Overview:

On November 4, 2014, the Internal Revenue Service (IRS) released guidance (Notice 2014-69) clarifying that certain group health plans that do not provide for hospitalization services or physician services or both will fail to satisfy the minimum value requirements for purposes of the employer mandate of the Affordable Care Act (ACA).  This means employers that do not qualify for transition relief and offer such health plans will not be considered to meet the requirements of the employer mandate and may be subject to a penalty.

Limited transition relief is provided for employers that, prior to November 4, 2014, have entered into a binding written commitment to adopt, or have begun enrolling employees in, a group health plan that does not provide for hospitalization or physician services.  In addition, employees who otherwise qualify for a premium tax credit at a state or federally-run health insurance exchange will still qualify for such credit if offered coverage that does not provide for hospitalization or physician services.

Background

The employer mandate requires employers to, among other things, provide minimum essential coverage that provides minimum value and is affordable to their full-time employees or pay a penalty if an employee not offered such coverage goes to a state- or federally-run health insurance exchange and qualifies for a premium tax credit under section 36B of the Internal Revenue Code (Code).  ACA regulations require plans to determine "minimum value" by using a safe harbor or a calculator issued by the Department of Health and Human Services (HHS).  Previously, the calculator allowed a plan to meet "minimum value" even if it did not provide for hospitalization or physician services.

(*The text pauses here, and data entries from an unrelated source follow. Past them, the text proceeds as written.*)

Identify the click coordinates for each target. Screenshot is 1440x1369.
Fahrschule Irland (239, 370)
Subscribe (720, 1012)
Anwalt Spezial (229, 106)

Notice 2014-69 provides that HHS and the IRS intend to promptly amend regulations to provide that a plan will not provide "minimum value" if it excludes "substantial coverage" for in-patient hospitalization services or physician services or both.  The IRS has stated that it expects to issue final regulations in 2015, and that the rules will be effective on the date final regulations are issued – not at the end of the plan year. 

Limited Transition Relief

Limited transition relief is provided to employers that, prior to November 4, 2014, have entered into a binding written commitment to adopt, or have begun enrolling employees in, a group health plan that does not provide for hospitalization or physician services or both.  The transition relief applies only to employers that start their 2015 plan year before March 1, 2015.  The transition relief will last until the end of the employer's 2015 plan year.

Employees Offered Non-Hospitalization/Non-Physician Plans Eligible for Subsidies

Pending final regulations, employees who are otherwise eligible for premium tax credits at a state- or federally-run health insurance exchange under section 36B of the Code will still be eligible for such subsidies if offered a group health plan that does not provide for hospitalization or physician services.

Employee Notice Required

An employer that provides a group health plan that does not include coverage for hospitalization or physician services (including employers that qualify for transition relief):

  • Must not state or imply in any disclosure that the offer of coverage under the plan precludes an employee from obtaining a premium tax credit at a health insurance exchange if the employee is otherwise eligible; and
  • Must timely correct any prior disclosures that state or imply that the plan would preclude an employee from obtaining a premium tax credit at a health insurance exchange if the employee is otherwise eligible.

An employer that also offers an employee another plan that is not a non-hospital/non-physician services plan that is affordable and provides minimum value is permitted to advise the employee that the offer of this other plan will or may preclude the employee from obtaining a premium tax credit.

Employers' Bottom Line:

Employers should take steps now to ensure the group health plans they offer meet the IRS guidance requirements on hospitalization and physician services and, if they do not, should determine whether they meet the transition relief rules. Employers whose group health plans do not meet the requirements also should revise their employee disclosures as discussed above.